Insoweit der Beschwerdeführer "Zweifel an der Glaubwürdigkeit" des Zeugen Paul M***** durch (behauptete) Widersprüche seiner Angaben vor der Polizei und vor Gericht zu erwecken trachtet, gesteht er schon nach der Diktion selbst ein, daß er lediglich neuerlich auf die Erschütterung der vom Erstgericht zuerkannten Beweiskraft dieser Aussage abzielt, was aber als Akt der Beweiswürdigung jeder Anfechtung entzogen ist (vgl Mayerhofer StPO4 § 270 E 135).
Gleiches gilt auch für die in der Tatsachenrüge (Z 5 a) vorgebrachten "erheblichen Bedenken" gegen die Glaubwürdigkeit des genannten Zeugen, da der zitierte Nichtigkeitsgrund nicht der Bekämpfung der von den Tatrichtern gewonnenen Überzeugung bei der Beurteilung einzelner Beweismittel nach Art einer Schuldberufung dient (Mayerhofer StPO4 § 281 Z 5 a E 3, 4).

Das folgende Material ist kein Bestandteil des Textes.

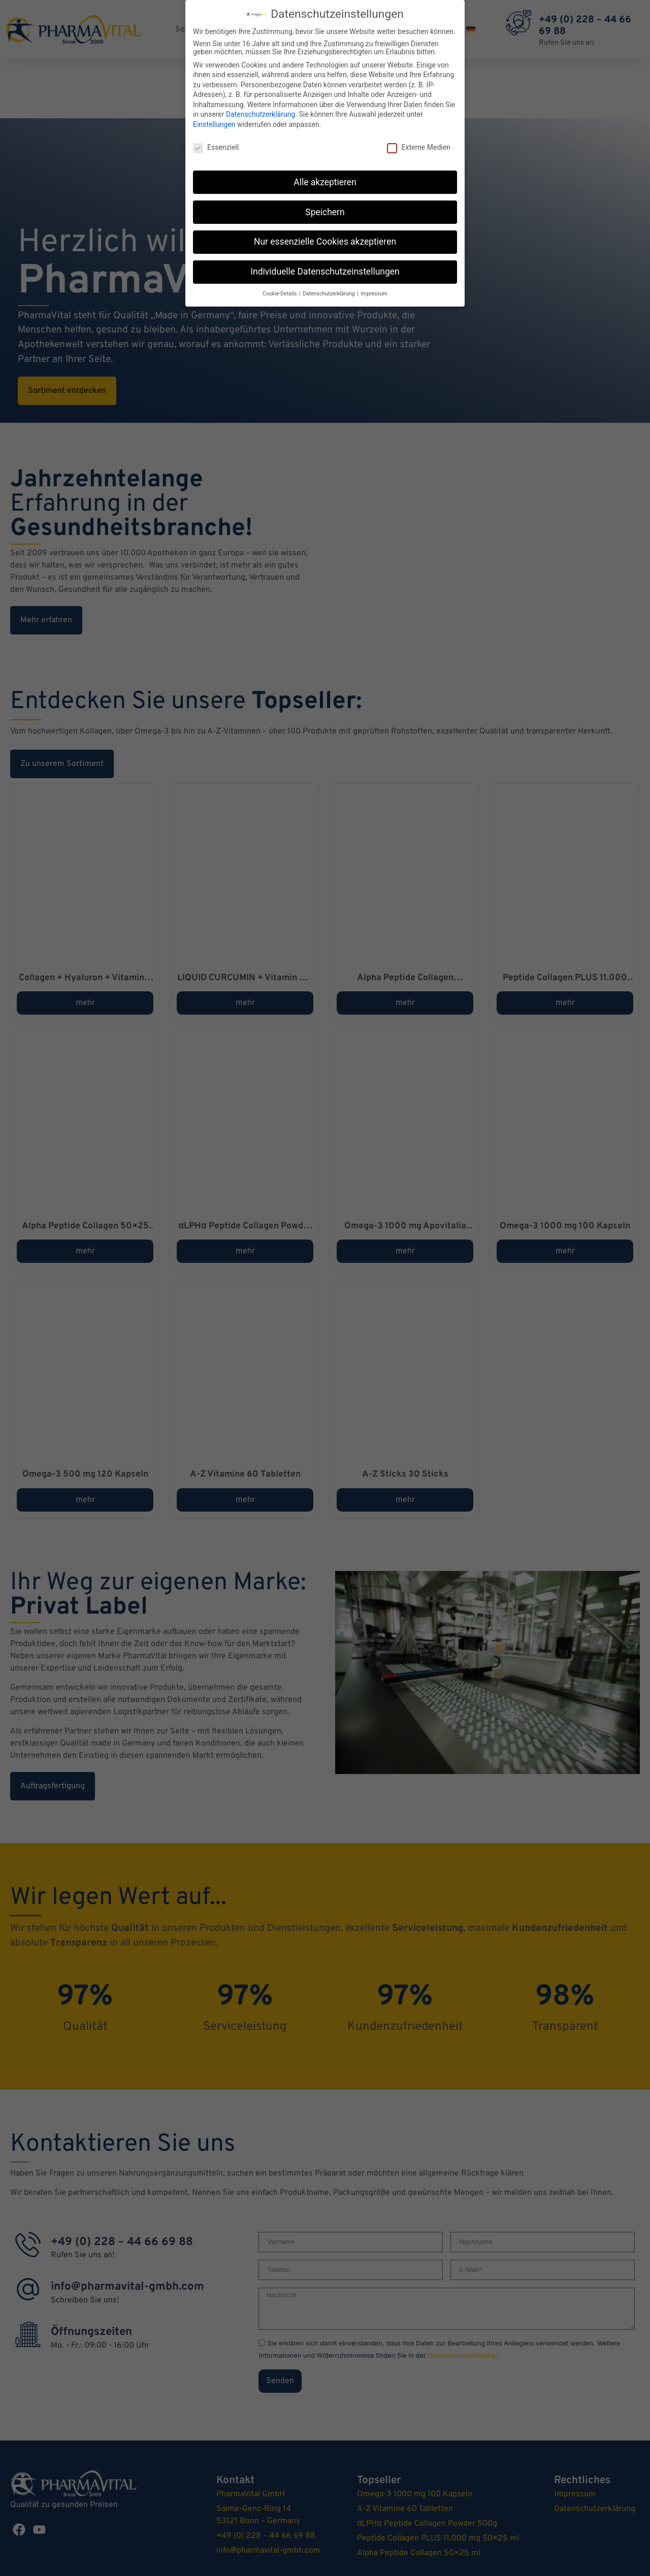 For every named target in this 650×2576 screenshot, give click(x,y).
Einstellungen (214, 124)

Die übrigen Beschwerdeausführungen zu diesem Nichtigkeitsgrund, die bloß verschiedene, isoliert betrachtete Details sowie spekulative Überlegungen darstellen, lassen keine Zweifel an der Richtigkeit der dem Ausspruch über die Schuld zugrunde gelegten entscheidenden Tatsachen aufkommen.
Soweit der Beschwerdeführer in der Rechtsrüge (Z 9 lit b) neuerlich fehlende Feststellungen über seine Zurechnungsfähigkeit zum Tatzeitpunkt bemängelt, ist er - was die Tatsachenebene anlangt - auf die diesbezügliche Erledigung der Mängelrüge zu verweisen. Die Beschwerde verfehlt aber die prozeßordnungsgemäße Ausrichtung, indem sie die (vermeintlich) rechtsirrige Unterlassung der begehrten Konstatierung nicht auf der Basis des gesamten Urteilssachverhaltes nachweist.
Letztlich wird mit dem Vorbringen (Z 11), das Erstgericht sei nicht auf die Möglichkeit einer bedingten oder teilbedingten Strafnachsicht nach §§ 43 bzw 43 a StGB eingegangen, nicht der angezogene Nichtigkeitsgrund (siehe Foregger/Kodek StPO7 S 434), sondern inhaltlich ein Berufungsgrund geltend gemacht.
Die Nichtigkeitsbeschwerde war daher teils als nicht dem Gesetz gemäß ausgeführt, teils als offenbar unbegründet bereits bei der nichtöffentlichen Beratung zurückzuweisen (§ 285 d StPO), woraus die Zuständigkeit des Oberlandesgerichtes Wien zur Entscheidung über die Berufung und die Beschwerde folgt (§ 285 i StPO).
Der Kostenausspruch beruht auf § 390 a Abs 1 StPO.